The ageing of the car population.

by Bertel Schmitt

Making money with while auto makers are fighting for survival. By Bertel Schmitt, CEO Sinamotive Group (HK) Limited.

Since decades, this is the worst year for auto sales, especially in the saturated markets of U.S. and Europe. US new car sales plummeted to a record low in September 2008. For the first time in more than 15 years, monthly U.S. sales fell below 1 million. Traffic in showrooms has come to a virtual standstill. Industry sales crashed by 27% to 964,873 vehicles. Likewise, the European new car market is on track to fall to its lowest level in more than a decade.

In Europe, the drop of new car sales is expected to be less dramatic than in the U.S. Analysts expect Western European volumes to decline 5% in 2008 and 3.5% in 2009. Analysts also expect Western Europe and the US to report approximately 14 million in new cars sold in 2008, with the outlook flat to lower in 2009. Some industry insiders, such as Katsuaki Watanabe, President of the world’s largest automaker, Toyota, expect even lower numbers. Watanabe recently said that U.S. new car sales will probably end the year below 14 million.

U.S. industry sales could “collapse” in 2009, J.D. Power & Associates cautioned. Standard & Poor’s warned of a possible insolvency of GM and Ford, “because of the rapidly weakening state of most global auto markets” and weak capital market conditions. Ford and GM promptly denied that they might file for bankruptcy. Instead, GM is in merger talks with Chrysler, after ending a flirt with Ford – as they did many times before, without ever consummating the marriage.

How can you make money with cars in such a dangerous world? Stay away from selling cars. Start selling car parts. While people can delay the purchase of a new vehicle until times get better, people still have to drive to work or to the mall. In bad time, people hold on much longer to their older cars. This is helped by cars having an increasingly longer usable life. Already, the average age of all cars on Germany’s streets is 8.4 years. 10% of Germany’s cars are over 16 years old. According to a recent study, the car park in Europe will rise from currently approximately 200 million to 275 million in 2025. The study also predicts that the average age of a car on Europe’s streets will rise to 10.2 years in 2025. In the new European countries, the average age of the car is expected to rise to 14 years by 2025.

If you are in the business of servicing older cars, you are sitting on a gold mine. Nobody spends more for service and repair than owners of older cars. According to a recent DAT-Veedol Report, the annual average spendings for maintenance and repairs by German owners of cars that are less than two years old are EUR 109. Owners of cars older than 6 years spend close to EUR 500 per year for maintenance and repairs. The Wall Street Journal agrees: “As more consumers hold off on buying new cars, they’re making more repairs.” As older cars are subjected to wear and tear, expenses for service and repair are much higher than for new cars (which are covered by warranty anyway.)
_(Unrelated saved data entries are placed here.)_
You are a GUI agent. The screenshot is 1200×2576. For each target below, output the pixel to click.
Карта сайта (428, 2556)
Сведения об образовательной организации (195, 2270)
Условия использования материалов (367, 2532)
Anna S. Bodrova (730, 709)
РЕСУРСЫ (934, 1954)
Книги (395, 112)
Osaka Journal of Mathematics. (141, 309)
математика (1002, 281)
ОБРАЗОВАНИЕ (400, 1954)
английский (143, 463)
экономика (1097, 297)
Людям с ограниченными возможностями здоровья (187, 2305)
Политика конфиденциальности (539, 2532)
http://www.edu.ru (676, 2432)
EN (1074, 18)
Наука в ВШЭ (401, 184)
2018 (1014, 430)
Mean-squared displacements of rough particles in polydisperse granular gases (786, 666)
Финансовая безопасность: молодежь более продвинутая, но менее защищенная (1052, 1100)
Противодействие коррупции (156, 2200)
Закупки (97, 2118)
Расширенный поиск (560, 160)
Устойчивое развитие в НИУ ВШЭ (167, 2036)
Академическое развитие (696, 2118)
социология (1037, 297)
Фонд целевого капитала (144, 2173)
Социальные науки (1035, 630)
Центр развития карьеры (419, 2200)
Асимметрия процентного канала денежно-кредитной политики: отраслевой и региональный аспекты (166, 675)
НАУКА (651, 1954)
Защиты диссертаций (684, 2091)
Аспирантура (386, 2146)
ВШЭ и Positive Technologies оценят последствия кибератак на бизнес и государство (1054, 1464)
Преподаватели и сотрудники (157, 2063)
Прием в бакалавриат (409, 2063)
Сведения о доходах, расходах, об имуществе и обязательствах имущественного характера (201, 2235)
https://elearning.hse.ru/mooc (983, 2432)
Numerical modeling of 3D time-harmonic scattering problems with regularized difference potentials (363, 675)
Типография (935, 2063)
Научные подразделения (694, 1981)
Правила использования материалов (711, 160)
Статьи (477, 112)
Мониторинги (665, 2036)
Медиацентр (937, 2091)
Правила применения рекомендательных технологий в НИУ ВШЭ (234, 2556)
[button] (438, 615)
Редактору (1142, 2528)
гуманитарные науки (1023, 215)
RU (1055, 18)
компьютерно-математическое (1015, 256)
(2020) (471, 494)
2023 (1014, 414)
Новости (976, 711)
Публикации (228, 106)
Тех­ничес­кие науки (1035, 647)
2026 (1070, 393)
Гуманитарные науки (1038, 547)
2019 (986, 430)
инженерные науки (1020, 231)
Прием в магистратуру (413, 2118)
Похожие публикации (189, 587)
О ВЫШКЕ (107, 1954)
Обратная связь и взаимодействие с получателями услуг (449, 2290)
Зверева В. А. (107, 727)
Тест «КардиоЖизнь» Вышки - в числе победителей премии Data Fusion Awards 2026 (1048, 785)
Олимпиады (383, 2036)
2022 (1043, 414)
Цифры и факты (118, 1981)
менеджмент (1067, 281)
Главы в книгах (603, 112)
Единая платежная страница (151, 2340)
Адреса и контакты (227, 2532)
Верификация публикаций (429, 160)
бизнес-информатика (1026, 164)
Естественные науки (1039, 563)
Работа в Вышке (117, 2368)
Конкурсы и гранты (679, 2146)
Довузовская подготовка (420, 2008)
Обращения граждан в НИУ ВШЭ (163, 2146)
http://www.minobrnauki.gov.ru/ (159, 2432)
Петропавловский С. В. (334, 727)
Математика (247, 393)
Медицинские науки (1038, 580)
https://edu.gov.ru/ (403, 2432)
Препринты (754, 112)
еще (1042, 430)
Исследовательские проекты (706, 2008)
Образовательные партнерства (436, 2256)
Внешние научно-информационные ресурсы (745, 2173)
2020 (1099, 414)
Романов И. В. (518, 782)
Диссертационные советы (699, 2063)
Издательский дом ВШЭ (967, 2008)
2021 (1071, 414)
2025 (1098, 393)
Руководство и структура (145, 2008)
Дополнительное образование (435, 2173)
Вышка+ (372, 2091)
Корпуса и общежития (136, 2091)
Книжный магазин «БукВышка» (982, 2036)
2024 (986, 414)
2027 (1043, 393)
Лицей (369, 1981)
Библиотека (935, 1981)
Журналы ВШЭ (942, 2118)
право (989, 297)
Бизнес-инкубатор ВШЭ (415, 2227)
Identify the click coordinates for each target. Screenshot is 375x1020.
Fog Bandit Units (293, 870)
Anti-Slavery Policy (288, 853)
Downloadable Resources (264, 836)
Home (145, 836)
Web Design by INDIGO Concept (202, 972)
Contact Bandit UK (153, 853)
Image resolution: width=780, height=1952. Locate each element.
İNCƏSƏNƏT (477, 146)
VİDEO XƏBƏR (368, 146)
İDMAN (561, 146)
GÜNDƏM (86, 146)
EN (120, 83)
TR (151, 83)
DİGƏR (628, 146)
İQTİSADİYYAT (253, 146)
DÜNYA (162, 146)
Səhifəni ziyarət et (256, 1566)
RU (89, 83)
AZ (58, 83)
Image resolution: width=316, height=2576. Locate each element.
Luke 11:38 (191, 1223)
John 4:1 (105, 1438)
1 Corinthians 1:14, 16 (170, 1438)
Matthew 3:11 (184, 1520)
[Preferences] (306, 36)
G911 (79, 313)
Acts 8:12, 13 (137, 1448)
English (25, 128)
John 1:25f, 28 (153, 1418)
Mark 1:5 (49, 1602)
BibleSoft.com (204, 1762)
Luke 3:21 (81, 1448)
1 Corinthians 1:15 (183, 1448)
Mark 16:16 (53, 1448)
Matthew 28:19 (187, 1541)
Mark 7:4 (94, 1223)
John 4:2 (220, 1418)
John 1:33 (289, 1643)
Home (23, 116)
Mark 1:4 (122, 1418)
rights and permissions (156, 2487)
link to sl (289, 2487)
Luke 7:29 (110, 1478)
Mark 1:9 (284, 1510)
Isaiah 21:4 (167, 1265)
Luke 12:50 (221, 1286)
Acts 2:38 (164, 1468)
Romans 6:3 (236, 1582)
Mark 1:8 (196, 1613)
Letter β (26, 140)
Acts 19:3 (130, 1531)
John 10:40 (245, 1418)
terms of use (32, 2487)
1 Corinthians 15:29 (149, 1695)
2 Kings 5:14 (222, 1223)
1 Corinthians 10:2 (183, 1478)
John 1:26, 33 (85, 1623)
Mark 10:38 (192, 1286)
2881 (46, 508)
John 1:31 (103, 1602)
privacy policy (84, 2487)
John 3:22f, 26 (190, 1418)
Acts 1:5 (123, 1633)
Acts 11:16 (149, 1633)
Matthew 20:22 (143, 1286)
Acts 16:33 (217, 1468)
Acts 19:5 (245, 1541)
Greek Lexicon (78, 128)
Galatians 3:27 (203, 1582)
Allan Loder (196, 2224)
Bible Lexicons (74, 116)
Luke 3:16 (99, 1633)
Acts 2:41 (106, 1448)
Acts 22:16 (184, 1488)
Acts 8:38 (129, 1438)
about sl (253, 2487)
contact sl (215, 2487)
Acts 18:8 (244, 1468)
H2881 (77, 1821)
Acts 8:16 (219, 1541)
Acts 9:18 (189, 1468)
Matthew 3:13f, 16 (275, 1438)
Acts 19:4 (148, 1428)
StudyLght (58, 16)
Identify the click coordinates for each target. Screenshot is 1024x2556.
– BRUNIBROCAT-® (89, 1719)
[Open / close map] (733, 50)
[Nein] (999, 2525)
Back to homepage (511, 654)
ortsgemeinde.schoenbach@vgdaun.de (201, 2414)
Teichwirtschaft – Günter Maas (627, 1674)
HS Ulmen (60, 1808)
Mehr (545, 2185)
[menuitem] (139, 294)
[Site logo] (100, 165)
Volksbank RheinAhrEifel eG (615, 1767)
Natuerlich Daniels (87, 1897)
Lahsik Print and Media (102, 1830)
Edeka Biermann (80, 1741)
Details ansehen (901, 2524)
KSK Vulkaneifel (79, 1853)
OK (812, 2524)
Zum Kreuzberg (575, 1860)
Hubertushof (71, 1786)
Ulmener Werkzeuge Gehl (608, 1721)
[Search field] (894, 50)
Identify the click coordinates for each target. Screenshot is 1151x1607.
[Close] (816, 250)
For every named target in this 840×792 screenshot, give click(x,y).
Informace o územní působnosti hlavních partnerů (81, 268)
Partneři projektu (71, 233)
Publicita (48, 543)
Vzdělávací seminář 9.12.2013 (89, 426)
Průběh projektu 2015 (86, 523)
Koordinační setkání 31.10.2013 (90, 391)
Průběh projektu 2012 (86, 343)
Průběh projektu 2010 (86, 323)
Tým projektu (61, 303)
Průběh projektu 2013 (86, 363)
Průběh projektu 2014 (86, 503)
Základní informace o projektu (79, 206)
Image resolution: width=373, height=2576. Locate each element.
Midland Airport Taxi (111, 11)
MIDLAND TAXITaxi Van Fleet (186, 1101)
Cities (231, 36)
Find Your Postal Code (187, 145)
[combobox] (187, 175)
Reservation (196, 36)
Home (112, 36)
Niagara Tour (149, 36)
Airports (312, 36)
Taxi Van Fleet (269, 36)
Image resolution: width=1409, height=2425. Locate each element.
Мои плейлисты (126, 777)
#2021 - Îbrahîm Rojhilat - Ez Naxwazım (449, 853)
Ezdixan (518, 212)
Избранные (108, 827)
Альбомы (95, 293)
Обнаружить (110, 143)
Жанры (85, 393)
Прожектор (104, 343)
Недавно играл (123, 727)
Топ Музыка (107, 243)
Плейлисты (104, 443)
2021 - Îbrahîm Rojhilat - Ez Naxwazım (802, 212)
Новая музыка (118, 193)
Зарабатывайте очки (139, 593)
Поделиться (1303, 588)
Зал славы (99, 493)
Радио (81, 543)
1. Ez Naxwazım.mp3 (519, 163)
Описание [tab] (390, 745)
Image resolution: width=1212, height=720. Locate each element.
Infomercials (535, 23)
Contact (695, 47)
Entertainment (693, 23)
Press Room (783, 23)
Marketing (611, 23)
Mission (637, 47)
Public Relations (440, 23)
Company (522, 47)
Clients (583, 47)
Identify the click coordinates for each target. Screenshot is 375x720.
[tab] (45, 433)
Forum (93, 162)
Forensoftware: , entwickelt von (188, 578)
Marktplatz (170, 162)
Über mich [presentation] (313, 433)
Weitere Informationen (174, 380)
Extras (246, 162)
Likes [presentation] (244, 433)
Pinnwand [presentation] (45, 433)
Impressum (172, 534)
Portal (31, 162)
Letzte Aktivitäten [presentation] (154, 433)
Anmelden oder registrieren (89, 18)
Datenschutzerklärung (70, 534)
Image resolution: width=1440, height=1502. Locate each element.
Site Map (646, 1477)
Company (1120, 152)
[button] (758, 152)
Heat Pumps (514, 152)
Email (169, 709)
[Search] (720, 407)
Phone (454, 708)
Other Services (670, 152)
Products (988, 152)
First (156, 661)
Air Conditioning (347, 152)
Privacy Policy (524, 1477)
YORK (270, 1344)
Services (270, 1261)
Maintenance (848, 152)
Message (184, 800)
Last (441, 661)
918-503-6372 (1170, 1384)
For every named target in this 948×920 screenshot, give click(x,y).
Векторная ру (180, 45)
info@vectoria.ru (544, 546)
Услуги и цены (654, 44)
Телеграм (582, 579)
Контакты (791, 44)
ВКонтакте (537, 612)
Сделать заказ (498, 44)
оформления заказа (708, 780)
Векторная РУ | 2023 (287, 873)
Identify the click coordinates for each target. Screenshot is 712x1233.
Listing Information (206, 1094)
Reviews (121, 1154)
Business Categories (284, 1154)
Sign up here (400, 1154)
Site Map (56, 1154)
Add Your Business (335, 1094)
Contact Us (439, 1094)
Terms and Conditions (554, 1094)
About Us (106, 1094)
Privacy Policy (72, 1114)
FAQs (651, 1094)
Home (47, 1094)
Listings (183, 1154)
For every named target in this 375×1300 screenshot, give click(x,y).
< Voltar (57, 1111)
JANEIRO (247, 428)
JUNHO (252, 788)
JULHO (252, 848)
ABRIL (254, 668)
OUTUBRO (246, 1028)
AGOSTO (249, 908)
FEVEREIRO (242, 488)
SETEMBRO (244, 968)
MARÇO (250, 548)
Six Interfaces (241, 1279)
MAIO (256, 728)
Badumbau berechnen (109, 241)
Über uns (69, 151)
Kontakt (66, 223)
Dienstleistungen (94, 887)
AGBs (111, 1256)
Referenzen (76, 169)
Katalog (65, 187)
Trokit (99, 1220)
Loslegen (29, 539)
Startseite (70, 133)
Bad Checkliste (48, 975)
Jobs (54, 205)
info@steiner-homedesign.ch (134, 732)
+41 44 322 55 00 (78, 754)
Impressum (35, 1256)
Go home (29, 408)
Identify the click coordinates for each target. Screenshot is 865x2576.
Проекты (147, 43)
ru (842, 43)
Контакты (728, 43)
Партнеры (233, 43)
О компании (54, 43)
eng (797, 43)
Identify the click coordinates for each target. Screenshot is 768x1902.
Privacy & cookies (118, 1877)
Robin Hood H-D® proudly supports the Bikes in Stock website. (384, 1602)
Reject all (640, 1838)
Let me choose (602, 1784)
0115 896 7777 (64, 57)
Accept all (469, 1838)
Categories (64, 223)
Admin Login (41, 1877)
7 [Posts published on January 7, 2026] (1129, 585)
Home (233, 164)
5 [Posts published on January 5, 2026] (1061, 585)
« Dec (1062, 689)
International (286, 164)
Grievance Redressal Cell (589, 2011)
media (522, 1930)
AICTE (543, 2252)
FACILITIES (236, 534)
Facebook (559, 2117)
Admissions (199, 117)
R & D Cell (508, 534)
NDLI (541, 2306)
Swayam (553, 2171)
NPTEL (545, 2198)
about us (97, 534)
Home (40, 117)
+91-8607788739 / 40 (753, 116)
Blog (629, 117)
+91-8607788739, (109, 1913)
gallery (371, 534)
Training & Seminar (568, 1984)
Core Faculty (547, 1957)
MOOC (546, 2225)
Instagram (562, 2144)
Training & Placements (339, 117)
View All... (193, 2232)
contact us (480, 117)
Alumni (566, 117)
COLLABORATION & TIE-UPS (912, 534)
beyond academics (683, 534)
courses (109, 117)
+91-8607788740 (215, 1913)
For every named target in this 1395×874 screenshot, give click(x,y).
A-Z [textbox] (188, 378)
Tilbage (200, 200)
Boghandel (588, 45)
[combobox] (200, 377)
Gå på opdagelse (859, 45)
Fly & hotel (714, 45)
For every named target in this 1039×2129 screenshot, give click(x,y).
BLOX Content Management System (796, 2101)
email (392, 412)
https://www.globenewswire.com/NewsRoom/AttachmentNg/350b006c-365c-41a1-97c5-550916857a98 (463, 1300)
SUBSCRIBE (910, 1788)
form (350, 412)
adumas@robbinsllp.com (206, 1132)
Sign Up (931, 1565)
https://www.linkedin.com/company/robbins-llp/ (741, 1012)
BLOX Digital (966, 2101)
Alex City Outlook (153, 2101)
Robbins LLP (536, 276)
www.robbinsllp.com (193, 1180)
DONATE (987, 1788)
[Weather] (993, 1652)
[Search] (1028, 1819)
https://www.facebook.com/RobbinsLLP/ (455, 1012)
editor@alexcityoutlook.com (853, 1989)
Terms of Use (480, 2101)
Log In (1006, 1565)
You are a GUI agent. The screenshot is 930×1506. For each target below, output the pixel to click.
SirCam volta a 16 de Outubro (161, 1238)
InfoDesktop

Owners of older cars may spend more, but they don’t throw their money away. Owners of older cars are value conscious. The price of the repair bill should be commensurate with the value of the car. The key to this profitable market are high quality, competitively priced parts.

Where to get these high quality, competitively priced parts? Mainly from China. For years, auto manufacturers worldwide have been buying their parts in China. Japanese, European, and US automakers successfully source parts used for production in their home markets in China. According to the report, GM buys 20 million parts a month from 190 Chinese suppliers, and had experienced no quality problems over the past year. Many brand-name parts are already manufactured in China.

Now more than ever, sourcing car parts in China makes dollars and cents:

- Metal prices had a mad run-up in the first half of 2008. Since July, they have been coming down. In October 2008, Aluminum fell to a 31-month low due to the anemic health of the car industry.

- Steel prices are also coming down hard. There are reports of panic selling as speculative positions are being liquidated. Forbes quoted an analyst who said that steel prices are “coming down hard and fast” as the economies of the United States and Europe deteriorate and growth slows in China.

- Rates for container shipping are also falling dramatically. “Barely 12 months ago carriers were making record profits in the Asia-Europe trade but from summer 2008, freight rates have plummeted and appear to still be in decline,” said Neil Dekker, editor of the Annual Container Market Review and Forecast 2008/2009 for London-based Drewry Shipping Consultants.

- According to just released figures by the China Association of Automobile Manufacturers, China’s domestic auto sales will most likely see 2008 growth rates of under 10%. In the previous years, China had double digit growth rates. The reduced domestic demand for OEM parts is expected to exert additional pricing pressure on parts manufacturers.

For these reasons, many repair chains and wholesalers in Europe and the U.S. have plans to launch their own private label parts lines, sourced in China. The profits can be huge. Many parts can be sourced in China at fractions of their European and U.S. retail prices.

New car sales may crater, manufacturers and dealers may go bankrupt, but people won’t stop driving. More wear and tear means more parts sold.